POLITICAL DIRECTOR

Robert Kampia previously co-founded the Marijuana Policy Project in 1995 and served as its executive director for 23 years. After leaving MPP in 2017, he founded the Marijuana Leadership Campaign, based in Austin and Washington, D.C. Robert grew up in the suburbs of Philadelphia in Harleysville, Pennsylvania. In 1986, he graduated as valedictorian of his class at Souderton Area High School, and in 1993 he graduated with honors from Penn State University with a bachelor’s degree in Engineering Science and a minor in English.

In the middle of his seven-year tenure at Penn State where he had a full scholarship, he served three months in a county prison near State College after being convicted of three felonies associated with growing his own marijuana for recreational use. Two years after being released from prison, he was elected to serve as president of Penn State’s student body from 1992 to 1993. Three days after graduating from Penn State in 1993, he moved to Washington, D.C. for the sole purpose of legalizing marijuana in the United States. And he has spent his entire adult life doing just that, toggling between his so-called “Purple Mansion” in D.C. and his house in Austin.

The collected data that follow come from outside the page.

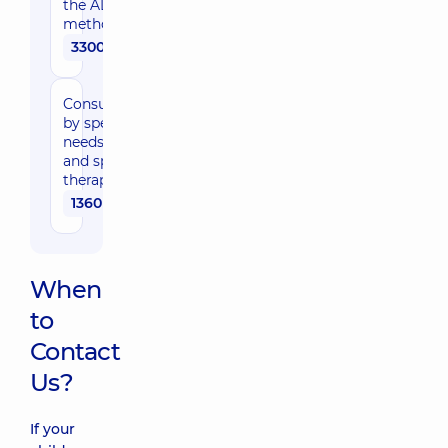
the ADOS-2
method
3300 uah
Consultation
by special-
needs expert
and speech
therapist
1360 uah
When
to
Contact
Us?
If your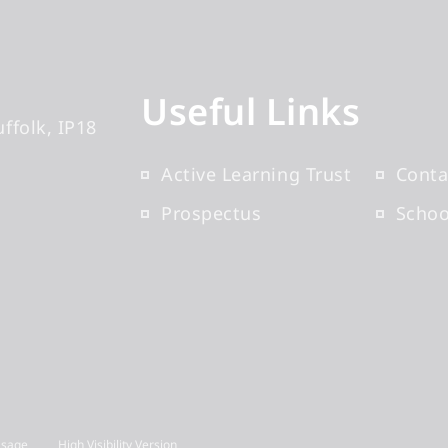
Useful Links
uffolk
IP18
Active Learning Trust
Conta
Prospectus
Scho
Usage
High Visibility Version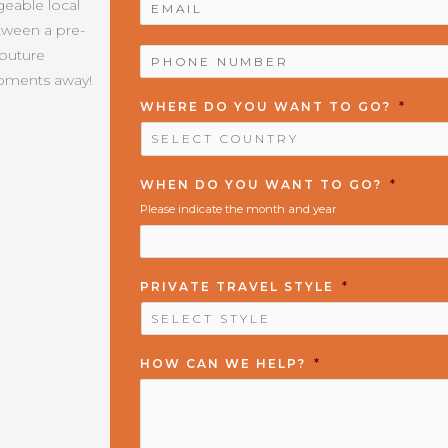
geable local
etween a pre-
PHONE
Couture
NUMBER
*
moments away!
WHERE DO YOU WANT TO GO?
*
WHEN DO YOU WANT TO GO?
*
Please indicate the month and year
PRIVATE TRAVEL STYLE
*
HOW CAN WE HELP?
*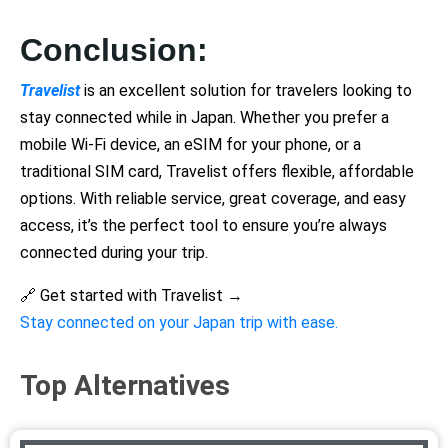
Conclusion:
Travelist
is an excellent solution for travelers looking to
stay connected while in Japan. Whether you prefer a
mobile Wi-Fi device, an eSIM for your phone, or a
traditional SIM card, Travelist offers flexible, affordable
options. With reliable service, great coverage, and easy
access, it’s the perfect tool to ensure you’re always
connected during your trip.
🔗 Get started with Travelist →
Stay connected on your Japan trip with ease.
Top Alternatives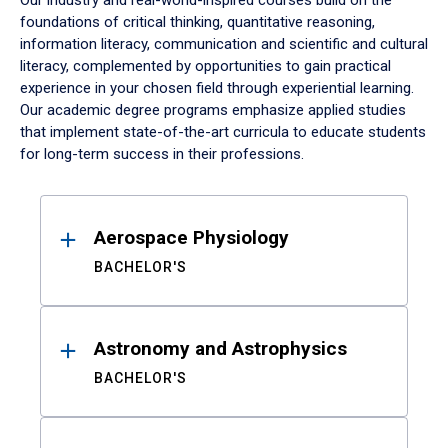
Our industry and real-world-inspired courses build on the
foundations of critical thinking, quantitative reasoning,
information literacy, communication and scientific and cultural
literacy, complemented by opportunities to gain practical
experience in your chosen field through experiential learning.
Our academic degree programs emphasize applied studies
that implement state-of-the-art curricula to educate students
for long-term success in their professions.
Results
Aerospace Physiology
BACHELOR'S
Astronomy and Astrophysics
BACHELOR'S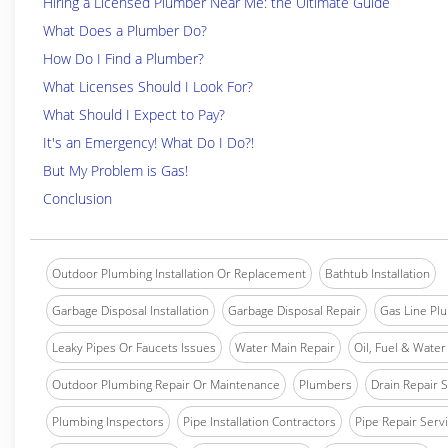
Hiring a Licensed Plumber Near Me: the Ultimate Guide
What Does a Plumber Do?
How Do I Find a Plumber?
What Licenses Should I Look For?
What Should I Expect to Pay?
It's an Emergency! What Do I Do?!
But My Problem is Gas!
Conclusion
Outdoor Plumbing Installation Or Replacement
Bathtub Installation
Garbage Disposal Installation
Garbage Disposal Repair
Gas Line Pl
Leaky Pipes Or Faucets Issues
Water Main Repair
Oil, Fuel & Water 
Outdoor Plumbing Repair Or Maintenance
Plumbers
Drain Repair 
Plumbing Inspectors
Pipe Installation Contractors
Pipe Repair Serv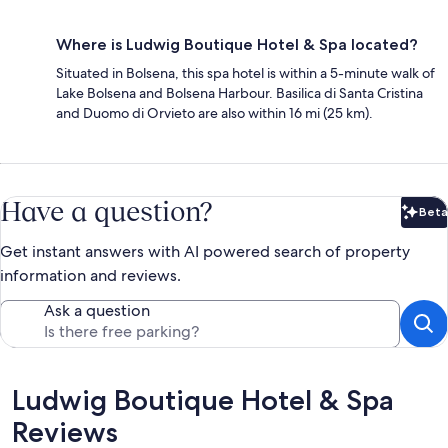
Where is Ludwig Boutique Hotel & Spa located?
Situated in Bolsena, this spa hotel is within a 5-minute walk of
Lake Bolsena and Bolsena Harbour. Basilica di Santa Cristina
and Duomo di Orvieto are also within 16 mi (25 km).
Have a question?
Beta
Bet
Get instant answers with AI powered search of property
information and reviews.
Ask a question
Reviews
Ludwig Boutique Hotel & Spa
Reviews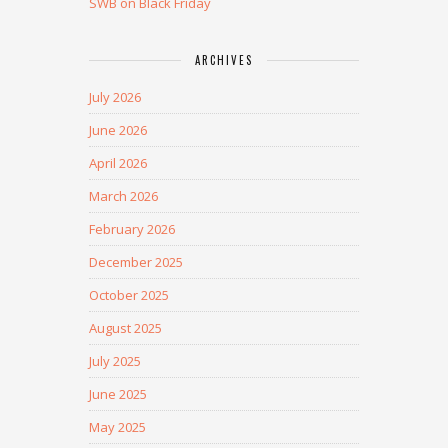
SWB on Black Friday
ARCHIVES
July 2026
June 2026
April 2026
March 2026
February 2026
December 2025
October 2025
August 2025
July 2025
June 2025
May 2025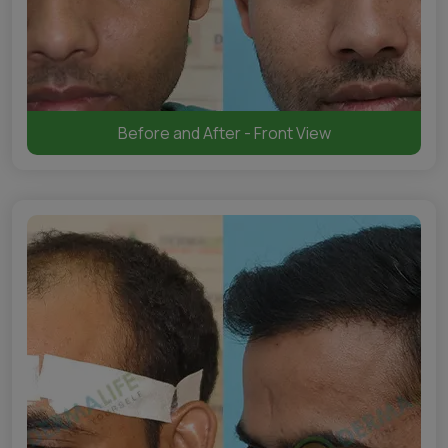
Before and After - Front View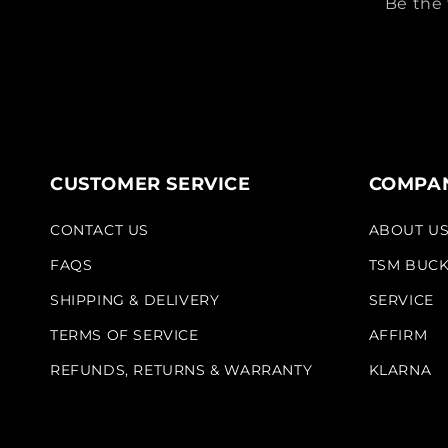
Be the 
CUSTOMER SERVICE
COMPAN
CONTACT US
ABOUT U
FAQS
TSM BUC
SHIPPING & DELIVERY
SERVICE
TERMS OF SERVICE
AFFIRM
REFUNDS, RETURNS & WARRANTY
KLARNA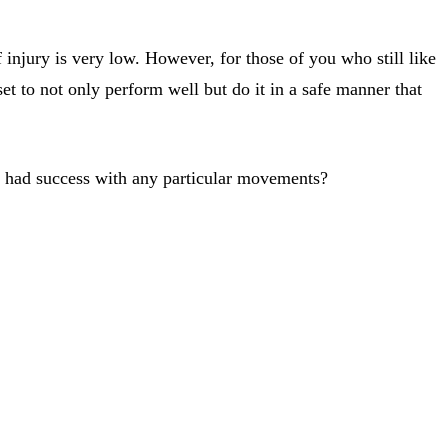
njury is very low. However, for those of you who still like
et to not only perform well but do it in a safe manner that
u had success with any particular movements?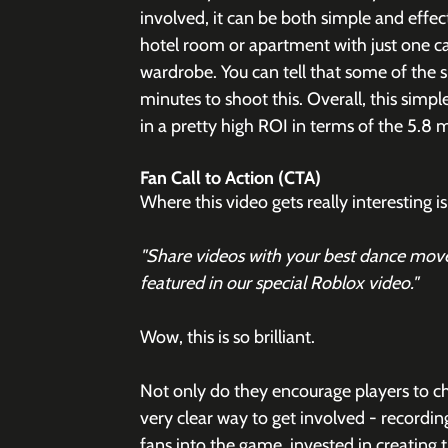
involved, it can be both simple and effecti
hotel room or apartment with just one ca
wardrobe. You can tell that some of the si
minutes to shoot this. Overall, this simple 
in a pretty high ROI in terms of the 5.8 m
Fan Call to Action (CTA)
Where this video gets really interesting
"Share videos with your best dance move
featured in our special Roblox video." 
Wow, this is so brilliant. 
Not only do they encourage players to ch
very clear way to get involved - recordi
fans into the game, invested in creating 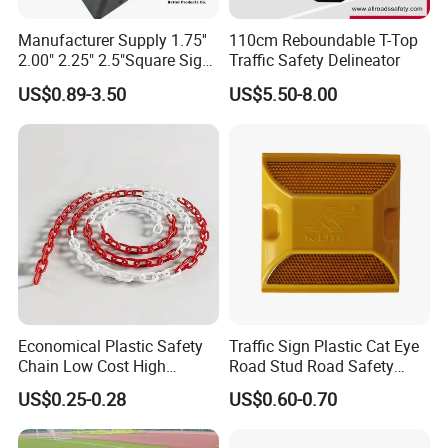
Manufacturer Supply 1.75''
110cm Reboundable T-Top
2.00" 2.25" 2.5"Square Sign
Traffic Safety Delineator
Post Galvanized Perforated
US$0.89-3.50
US$5.50-8.00
Square Tube Durable
Parking Sign Post Hot Sale
Galvanized Square Sign
Posts
Economical Plastic Safety
Traffic Sign Plastic Cat Eye
Chain Low Cost High
Road Stud Road Safety
Quality for Traffic Control
Product
US$0.25-0.28
US$0.60-0.70
Projects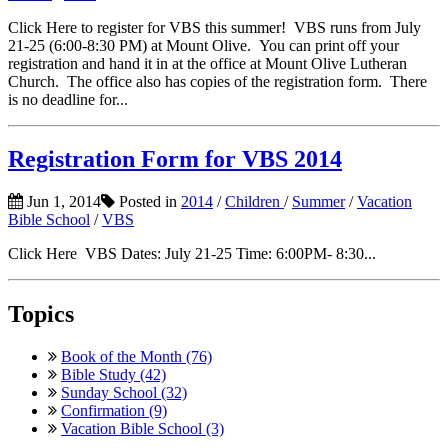
Click Here to register for VBS this summer! VBS runs from July
21-25 (6:00-8:30 PM) at Mount Olive. You can print off your
registration and hand it in at the office at Mount Olive Lutheran
Church. The office also has copies of the registration form. There
is no deadline for...
Registration Form for VBS 2014
Jun 1, 2014
Posted in
2014
/
Children
/
Summer
/
Vacation
Bible School
/
VBS
Click Here VBS Dates: July 21-25 Time: 6:00PM- 8:30...
Topics
Book of the Month (76)
Bible Study (42)
Sunday School (32)
Confirmation (9)
Vacation Bible School (3)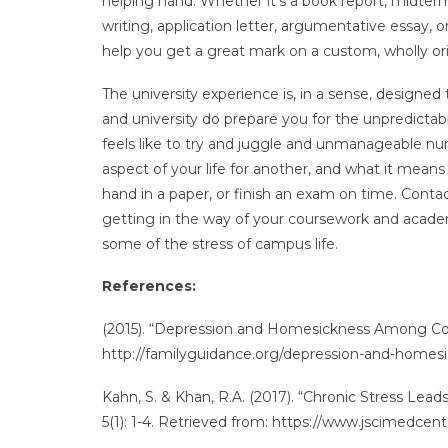
helping hand. Whether it’s a book report, midter
writing, application letter, argumentative essay, 
help you get a great mark on a custom, wholly ori
The university experience is, in a sense, designed
and university do prepare you for the unpredictabili
feels like to try and juggle and unmanageable num
aspect of your life for another, and what it mean
hand in a paper, or finish an exam on time. Cont
getting in the way of your coursework and academi
some of the stress of campus life.
References:
(2015). “Depression and Homesickness Among Col
http://familyguidance.org/depression-and-homes
Kahn, S. & Khan, R.A. (2017). “Chronic Stress Lea
5(1): 1-4. Retrieved from: https://www.jscimedcent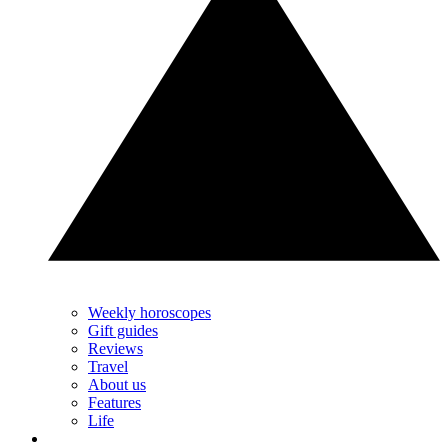
Weekly horoscopes
Gift guides
Reviews
Travel
About us
Features
Life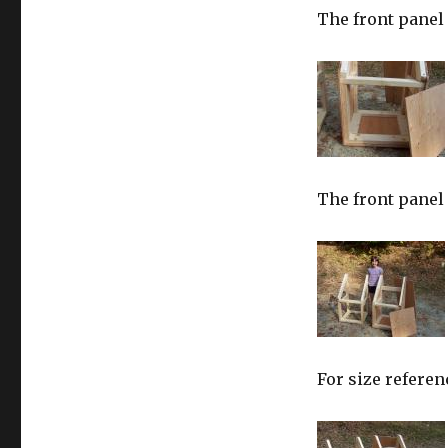
The front panel 
The front panel
For size referen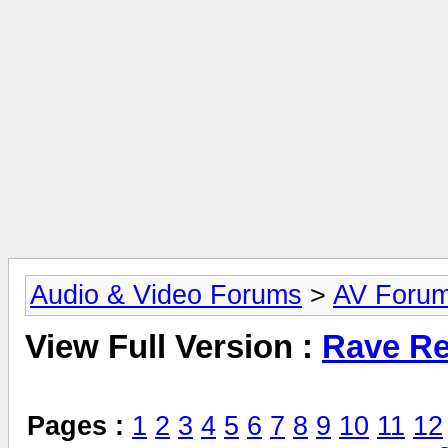
Audio & Video Forums
>
AV Foru
View Full Version :
Rave Re
Pages :
1
2
3
4
5
6
7
8
9
10
11
12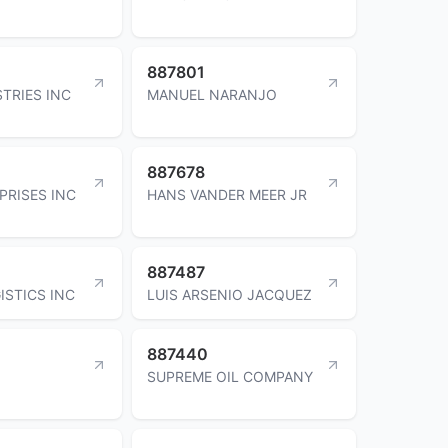
887801
TRIES INC
MANUEL NARANJO
887678
PRISES INC
HANS VANDER MEER JR
887487
ISTICS INC
LUIS ARSENIO JACQUEZ
887440
SUPREME OIL COMPANY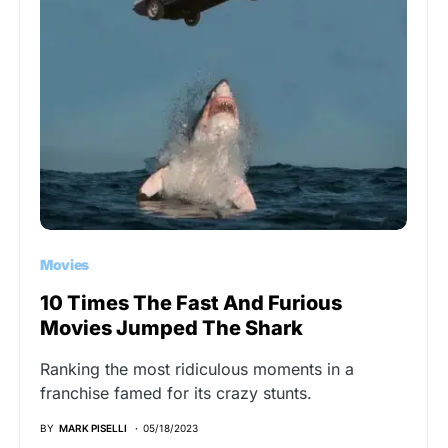
Movies
10 Times The Fast And Furious
Movies Jumped The Shark
Ranking the most ridiculous moments in a
franchise famed for its crazy stunts.
BY
MARK PISELLI
05/18/2023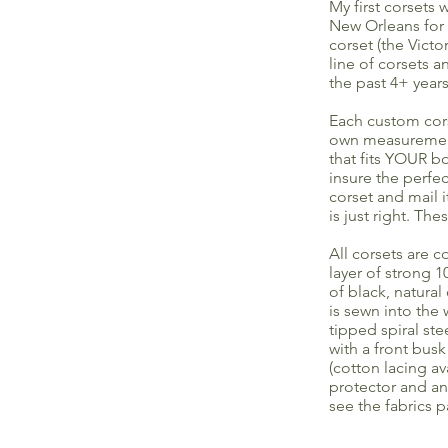
My first corsets
New Orleans for 
corset (the Victo
line of corsets 
the past 4+ years
Each custom cors
own measurements
that fits YOUR b
insure the perfe
corset and mail 
is just right. Th
All corsets are c
layer of strong 
of black, natural
is sewn into the 
tipped spiral st
with a front busk
(cotton lacing a
protector and an 
see the fabrics p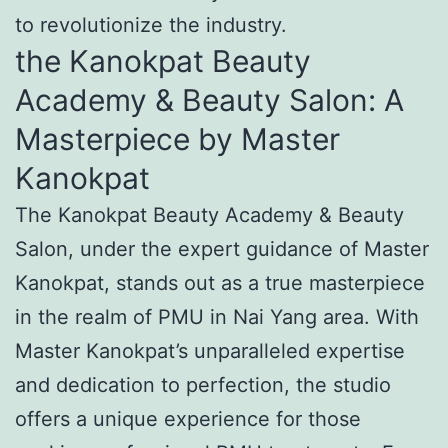
to revolutionize the industry.
the Kanokpat Beauty
Academy & Beauty Salon: A
Masterpiece by Master
Kanokpat
The Kanokpat Beauty Academy & Beauty
Salon, under the expert guidance of Master
Kanokpat, stands out as a true masterpiece
in the realm of PMU in Nai Yang area. With
Master Kanokpat’s unparalleled expertise
and dedication to perfection, the studio
offers a unique experience for those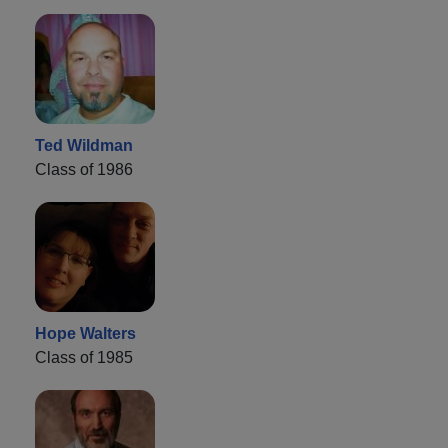
Ted Wildman
Class of 1986
Hope Walters
Class of 1985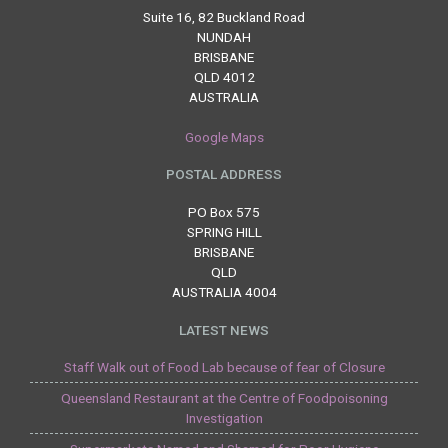
Suite 16, 82 Buckland Road
NUNDAH
BRISBANE
QLD 4012
AUSTRALIA
Google Maps
POSTAL ADDRESS
PO Box 575
SPRING HILL
BRISBANE
QLD
AUSTRALIA 4004
LATEST NEWS
Staff Walk out of Food Lab because of fear of Closure
Queensland Restaurant at the Centre of Foodpoisoning
Investigation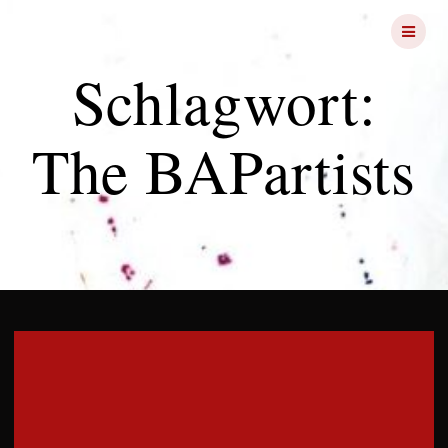
Skip
FRIGHT
NIGHTS
to
content
Schlagwort:
The BAPartists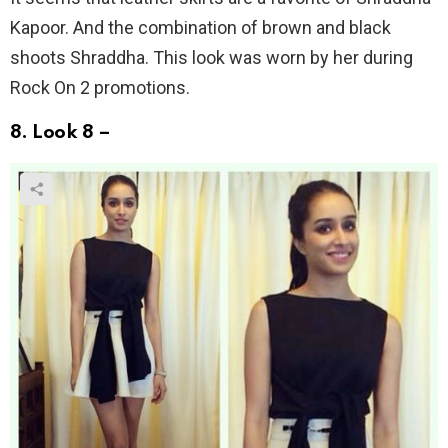
Kapoor. And the combination of brown and black
shoots Shraddha. This look was worn by her during
Rock On 2 promotions.
8. Look 8 –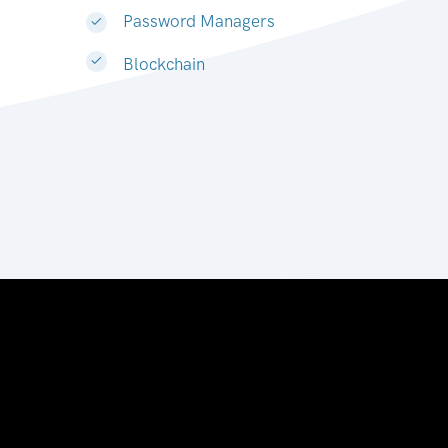
Password Managers
Blockchain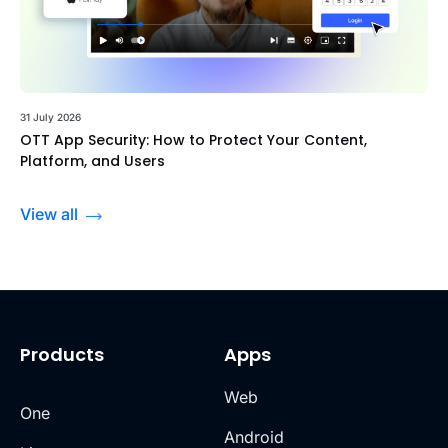
31 July 2026
OTT App Security: How to Protect Your Content,
Platform, and Users
View all
Products
Apps
Web
One
Android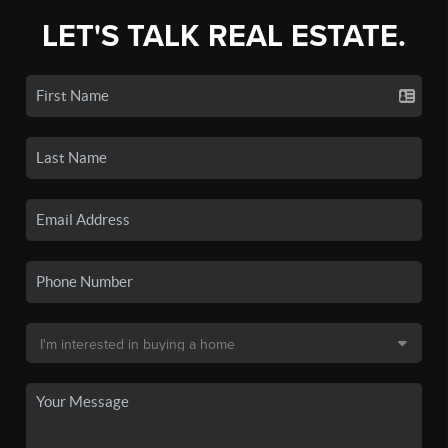
LET'S TALK REAL ESTATE.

Between 2000 and 2016, Robert was the principal architect of the lobbying campaigns and ballot initiatives that legalized medical marijuana in 14 of the first 30 states that now have such laws on the books. And between 2012 to 2016, Robert oversaw the campaigns that have regulated marijuana like alcohol in five of the first eight states that have done so — most notably in Colorado, which in 2012 became the first U.S. state (and the first jurisdiction in the world) to end marijuana prohibition entirely for adults 21 and older.

In his spare time, Robert travels internationally as a world tourist, practices yoga and meditation, listens to heavy metal, writes humor and blog posts, reads The Washington Post, and exercises (when he’s not running his mouth).